Long files are not the enemy

Spend your time wisely: moving code about may be counterproductive

I have seen multiple developers leap to the conclusion that long files of source code are automatically bad, leading them to separate the code, virtually as-is, into separate files. This post suggests that this view is too simplistic, and other things should be considered before moving code about.

So why do developers think long files are bad?

My suspicion is that upon seeing a long file, there is often an assumption that it's a moving part. Any working with it means you have to reason about it as a whole, this whole is too big to reason about, and therefore you should split it up to make it possible to reason about each of them separately. So firstly...

A file is not necessarily a moving part

I don't have a strict definition of what a code moving part is, but roughly it's something that you have to reason about as a whole, and that interacts with other code or the outside world via some interface. Examples include

  • pure function,
  • group of functions that call each other or communicate via some state,
  • script that is run in response to a web request,
  • class, especially if its instances maintain an internal state,
  • Angular directive or a React component.

You can have one of these in a file, multiple in a file, or even one spread across multiple files.

If there's a problem, you're just moving it about...

Consider a 1000 line file that has 40 functions in it. These functions might not call each other, read or change state, and they don't have any side effects beyond those they advertise, such as touching a database.

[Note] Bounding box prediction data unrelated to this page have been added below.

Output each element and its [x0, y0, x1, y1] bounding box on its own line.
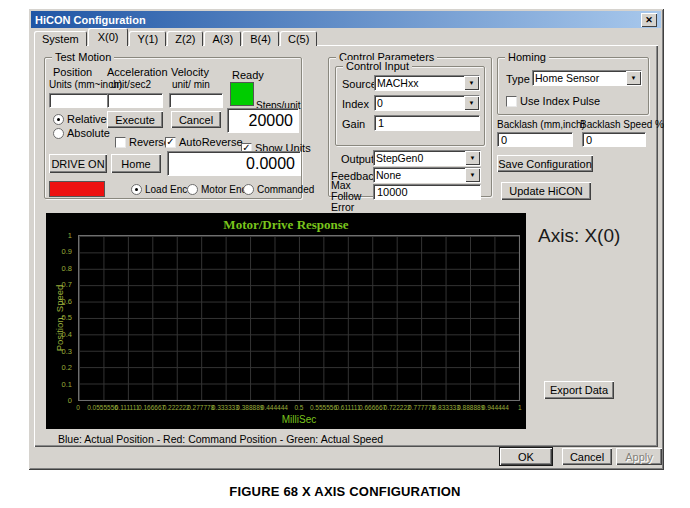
figure-caption: FIGURE 68 X AXIS CONFIGURATION — [0, 484, 690, 499]
execute-label: Execute — [115, 114, 155, 126]
load-enc-label: Load Enc — [145, 184, 187, 195]
commanded-radio[interactable] — [243, 184, 254, 195]
close-button[interactable]: ✕ — [641, 13, 657, 27]
axis-name-text: Axis: X(0) — [538, 225, 620, 247]
update-hicon-button[interactable]: Update HiCON — [501, 182, 591, 200]
reverse-option[interactable]: Reverse — [115, 136, 170, 148]
reverse-checkbox[interactable] — [115, 137, 126, 148]
x-axis-ticks: 00.05555560.1111110.1666670.2222220.2777… — [78, 404, 520, 411]
export-data-button[interactable]: Export Data — [544, 381, 614, 399]
load-enc-radio[interactable] — [131, 184, 142, 195]
velocity-units-label: unit/ min — [172, 79, 210, 90]
save-configuration-label: Save Configuration — [498, 158, 592, 170]
save-configuration-button[interactable]: Save Configuration — [497, 155, 593, 172]
relative-label: Relative — [67, 113, 107, 125]
feedback-dropdown[interactable]: None ▼ — [373, 167, 481, 183]
reverse-label: Reverse — [129, 136, 170, 148]
backlash-speed-label: Backlash Speed % — [580, 119, 664, 130]
homing-type-dropdown[interactable]: Home Sensor ▼ — [532, 70, 642, 86]
source-dropdown[interactable]: MACHxx ▼ — [374, 75, 480, 91]
acceleration-input[interactable] — [107, 93, 163, 108]
velocity-input[interactable] — [169, 93, 223, 108]
apply-button: Apply — [616, 448, 662, 465]
tab-a3[interactable]: A(3) — [204, 31, 241, 46]
output-label: Output — [341, 153, 374, 165]
commanded-option[interactable]: Commanded — [243, 184, 314, 195]
close-icon: ✕ — [645, 15, 653, 25]
motor-enc-option[interactable]: Motor Enc — [187, 184, 247, 195]
y-axis-ticks: 10.90.80.70.60.50.40.30.20.10 — [46, 235, 75, 401]
apply-label: Apply — [625, 451, 653, 463]
output-dropdown[interactable]: StepGen0 ▼ — [373, 150, 481, 166]
motor-enc-label: Motor Enc — [201, 184, 247, 195]
relative-radio[interactable] — [53, 114, 64, 125]
feedback-value: None — [374, 168, 465, 182]
tab-label: B(4) — [250, 33, 271, 45]
absolute-label: Absolute — [67, 127, 110, 139]
absolute-option[interactable]: Absolute — [53, 127, 110, 139]
autoreverse-option[interactable]: ✓ AutoReverse — [165, 136, 243, 148]
tab-system[interactable]: System — [34, 31, 87, 46]
position-input[interactable] — [49, 93, 109, 108]
relative-option[interactable]: Relative — [53, 113, 107, 125]
tab-z2[interactable]: Z(2) — [167, 31, 203, 46]
backlash-speed-input[interactable] — [582, 132, 646, 147]
use-index-pulse-option[interactable]: Use Index Pulse — [506, 95, 600, 107]
export-data-label: Export Data — [550, 384, 608, 396]
homing-title: Homing — [505, 51, 549, 63]
ok-button[interactable]: OK — [500, 448, 552, 465]
ok-label: OK — [518, 451, 534, 463]
index-dropdown[interactable]: 0 ▼ — [374, 95, 480, 111]
index-dropdown-button[interactable]: ▼ — [464, 96, 479, 110]
acceleration-units-label: unit/sec2 — [111, 79, 151, 90]
feedback-dropdown-button[interactable]: ▼ — [465, 168, 480, 182]
cancel-motion-label: Cancel — [179, 114, 213, 126]
max-follow-error-input[interactable] — [373, 184, 481, 200]
use-index-pulse-label: Use Index Pulse — [520, 95, 600, 107]
execute-button[interactable]: Execute — [107, 111, 163, 128]
tab-label: A(3) — [212, 33, 233, 45]
chart-legend: Blue: Actual Position - Red: Command Pos… — [58, 433, 383, 445]
tab-strip: System X(0) Y(1) Z(2) A(3) B(4) C(5) — [34, 28, 318, 46]
chevron-down-icon: ▼ — [631, 75, 637, 81]
ready-label: Ready — [232, 69, 264, 81]
titlebar[interactable]: HiCON Configuration ✕ — [31, 11, 661, 28]
commanded-label: Commanded — [257, 184, 314, 195]
autoreverse-checkbox[interactable]: ✓ — [165, 137, 176, 148]
home-button[interactable]: Home — [111, 154, 161, 173]
gain-input[interactable] — [374, 115, 480, 131]
tab-label: C(5) — [288, 33, 309, 45]
drive-on-button[interactable]: DRIVE ON — [49, 154, 107, 173]
cancel-motion-button[interactable]: Cancel — [171, 111, 221, 128]
cancel-button[interactable]: Cancel — [562, 448, 612, 465]
source-value: MACHxx — [375, 76, 464, 90]
steps-per-unit-display: 20000 — [227, 108, 299, 133]
check-icon: ✓ — [166, 138, 174, 146]
motor-enc-radio[interactable] — [187, 184, 198, 195]
velocity-label: Velocity — [171, 66, 209, 78]
output-dropdown-button[interactable]: ▼ — [465, 151, 480, 165]
ready-indicator — [230, 82, 254, 106]
homing-group: Homing Type Home Sensor ▼ Use Index Puls… — [497, 57, 649, 115]
backlash-input[interactable] — [497, 132, 573, 147]
tab-c5[interactable]: C(5) — [280, 31, 317, 46]
tab-label: Z(2) — [175, 33, 195, 45]
homing-type-label: Type — [506, 73, 530, 85]
home-label: Home — [121, 158, 150, 170]
chevron-down-icon: ▼ — [469, 80, 475, 86]
chevron-down-icon: ▼ — [470, 172, 476, 178]
index-value: 0 — [375, 96, 464, 110]
tab-b4[interactable]: B(4) — [242, 31, 279, 46]
homing-type-dropdown-button[interactable]: ▼ — [626, 71, 641, 85]
tab-page-x0: Test Motion Position Units (mm~inch) Acc… — [34, 45, 658, 447]
tab-y1[interactable]: Y(1) — [129, 31, 166, 46]
hicon-configuration-window: HiCON Configuration ✕ System X(0) Y(1) Z… — [28, 8, 664, 470]
gain-label: Gain — [342, 118, 365, 130]
load-enc-option[interactable]: Load Enc — [131, 184, 187, 195]
source-dropdown-button[interactable]: ▼ — [464, 76, 479, 90]
use-index-pulse-checkbox[interactable] — [506, 96, 517, 107]
control-input-group: Control Input Source MACHxx ▼ Index 0 ▼ … — [335, 66, 485, 146]
tab-label: Y(1) — [137, 33, 158, 45]
absolute-radio[interactable] — [53, 128, 64, 139]
tab-x0[interactable]: X(0) — [88, 28, 129, 46]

Each of these functions I would class as a moving part, and each of these function might have problems. In another file, these problems would be exactly the same.

... and maybe making it even worse

Consider if those 40 functions each change and read state, call each other in a complex web of booleans and optional arguments, none of them having a clearly separate purpose, and the behaviour of any part of the code is very brittle with respect to changes in other parts. This makes the 40 functions into a single moving part, and splitting these functions, as they are, into separate files actually spreads this moving part about. I suspect it is likely that this makes it harder, and not easier, to reason about.

... and makes it harder to see its history

Once you have moved code about, it makes finding the history of it just that little bit harder. If there are problems with the code, the history of the lines may help work out why things are the way they are, and so guide you in the choices you make when making further changes. It's actually with the worst code that the version control history is the most valuable.

So what is the enemy?

Smells/rot in the moving parts themselves. Maybe each moving part has too much responsibility, blurry responsibility, or acheives its goal(s) using too much state or crazy overcomplicated logic. Any one of the tens/hundreds of possible problems code might have that aren't that it happens to be near another moving part in the same file.

What should I do about it?

Refactor as you would, but keep in mind that moving code as-is, especially bad code, has consquences that might not all be positive.

Final semi-stolen quote

To steal/adapt Sean Kelly's point on microservices...

You don’t need to introduce another file as an excuse to write better code.